- _Assignment_
Using the listing below, set down exactly the lines starting at the line that contains "の大学・研究機関周辺の地域情報や通勤・通学に通いやすい" and ending at the line that contains "沿線情報などを掲載しております。", both included, and no others.

----

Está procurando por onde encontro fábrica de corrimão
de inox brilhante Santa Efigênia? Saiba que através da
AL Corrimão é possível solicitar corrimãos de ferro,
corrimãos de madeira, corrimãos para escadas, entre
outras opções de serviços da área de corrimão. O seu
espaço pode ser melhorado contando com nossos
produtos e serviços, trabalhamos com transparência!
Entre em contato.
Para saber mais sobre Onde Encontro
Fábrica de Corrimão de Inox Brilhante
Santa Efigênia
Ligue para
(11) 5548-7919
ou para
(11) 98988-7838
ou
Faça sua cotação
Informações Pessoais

----

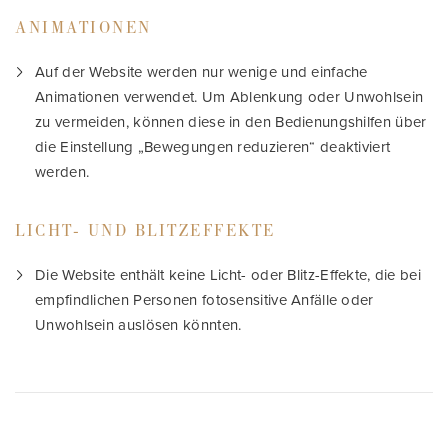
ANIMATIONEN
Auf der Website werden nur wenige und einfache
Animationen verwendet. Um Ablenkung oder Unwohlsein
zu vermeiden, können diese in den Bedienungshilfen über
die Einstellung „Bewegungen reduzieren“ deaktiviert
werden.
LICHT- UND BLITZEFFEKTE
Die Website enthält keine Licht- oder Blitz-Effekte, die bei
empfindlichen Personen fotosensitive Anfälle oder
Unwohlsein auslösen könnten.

----

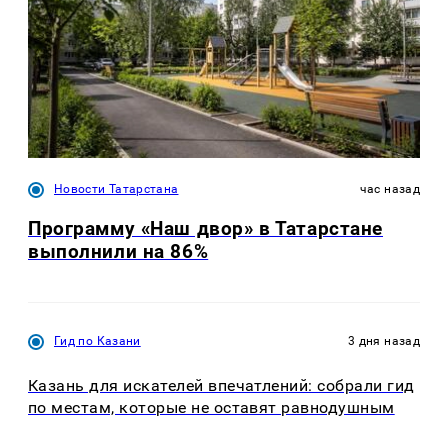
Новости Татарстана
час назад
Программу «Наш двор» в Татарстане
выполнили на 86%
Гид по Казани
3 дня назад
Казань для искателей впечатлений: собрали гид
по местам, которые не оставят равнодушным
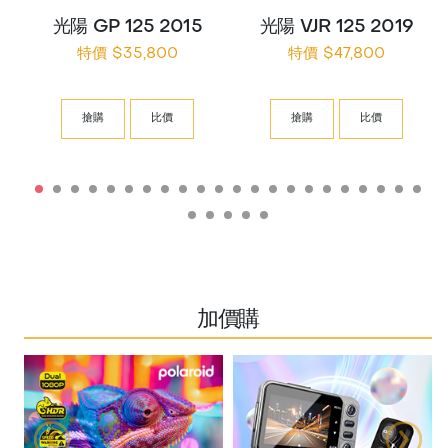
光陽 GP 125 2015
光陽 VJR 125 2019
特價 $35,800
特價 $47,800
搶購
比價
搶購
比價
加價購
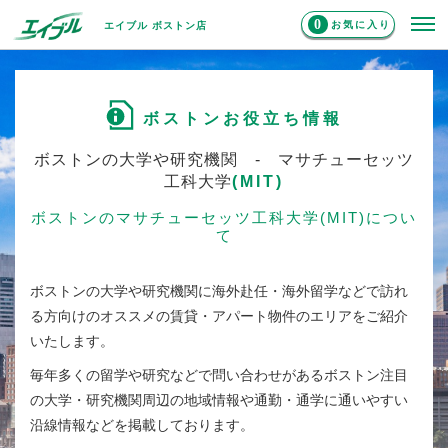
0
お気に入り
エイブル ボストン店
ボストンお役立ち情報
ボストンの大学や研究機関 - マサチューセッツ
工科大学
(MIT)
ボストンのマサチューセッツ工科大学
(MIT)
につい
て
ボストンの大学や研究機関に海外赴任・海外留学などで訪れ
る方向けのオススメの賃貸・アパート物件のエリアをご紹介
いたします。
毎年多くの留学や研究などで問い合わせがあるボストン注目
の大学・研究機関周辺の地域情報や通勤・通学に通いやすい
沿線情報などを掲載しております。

----

- _Answer_
の大学・研究機関周辺の地域情報や通勤・通学に通いやすい
沿線情報などを掲載しております。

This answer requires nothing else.